Davies, che si convertì dall’anglicanesimo al cattolicesimo anche per l’attrazione che su di lui esercitava la liturgia romana, ha trattato più ampiamente questo tema in uno de suoi libri più interessanti, La riforma liturgica anglicana, che ha avuto sei edizioni inglesi, e una in francese. Egli vi dimostra, sulla base di inoppugnabili documenti storici, che il protestantesimo in Inghilterra entrò e si diffuse più che con la predicazione e l’insegnamento, grazie a una riforma liturgica che fece scivolare in pochi anni clero e popolo nell’eresia.

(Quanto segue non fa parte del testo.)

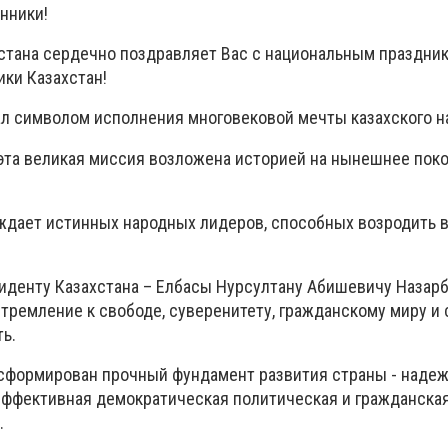
нники!
стана сердечно поздравляет Вас с национальным праздни
ки Казахстан!
л символом исполнения многовековой мечты казахского н
 эта великая миссия возложена историей на нынешнее пок
ждает истинных народных лидеров, способных возродить 
иденту Казахстана – Елбасы Нурсултану Абишевичу Назарб
стремление к свободе, суверенитету, гражданскому миру и
ь.
сформирован прочный фундамент развития страны - наде
эффективная демократическая политическая и гражданская
.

Quando, nel 1509, il re Enrico VIII salì al trono, l’Inghilterra, chiamata tradizionalmente “la dote di Maria”, conosceva un’epoca di rinnovamento religioso, malgrado la presenza di sporadici abusi. Ma cinquant’anni dopo, nel 1559, sotto il regno di sua figlia Elisabetta, lo scisma di Enrico VIII era compiuto e il cattolicesimo era definitivamente distrutto. Una nuova forma di cristianesimo, l’anglicanesimo, l’aveva rimpiazzato, prima di diffondersi in tutto il mondo anglosassone.

Questo cambiamento imprevisto e in massa di tutto un popolo non ebbe come causa principale la predicazione di un Riformatore, quale Lutero in Germania o Calvino in Svizzera. Esso fu opera primaria dell’arcivescovo di Canterbury, Thomas Cranmer, il quale già segretamente protestante, concepì uno spregiudicato piano di modifica radicale della fede del popolo inglese attraverso il mutamento della liturgia.

Egli era infatti convinto che la pratica liturgica quotidiana avrebbe trasformato le idee e le mentalità meglio di qualsivoglia libro o discorso. La storia della riforma inglese è quella di un disegno che, pur a momenti alterni, finì per prevalere grazie al carattere profondamente equivoco del Book of Prayers cranmeriano, suscettibile per la sua ambiguità, di opposte “ermeneutiche”.

Michael Davies era fiero delle sue origini gallesi e conclude significativamente queste pagine con un riferimento a san Riccardo Gwyn, insegnante del Galles, padre di sei bambini, giustiziato nel 1584 per essersi rifiuto di partecipare alla liturgia protestante. Di questo spirito profondamente cattolico della sua patria egli raccolse l’eredità e la volle ritrasmettere alle generazioni future.

Il fatto che oggi la Tradizione cattolica conosca una rinascita si deve a cattolici come Michael Davies, che con i loro libri, articoli e conferenze, hanno contribuito a rianimare e istruire migliaia di fedeli in un’epoca di confusione e di sbandamento come quella che attraversiamo.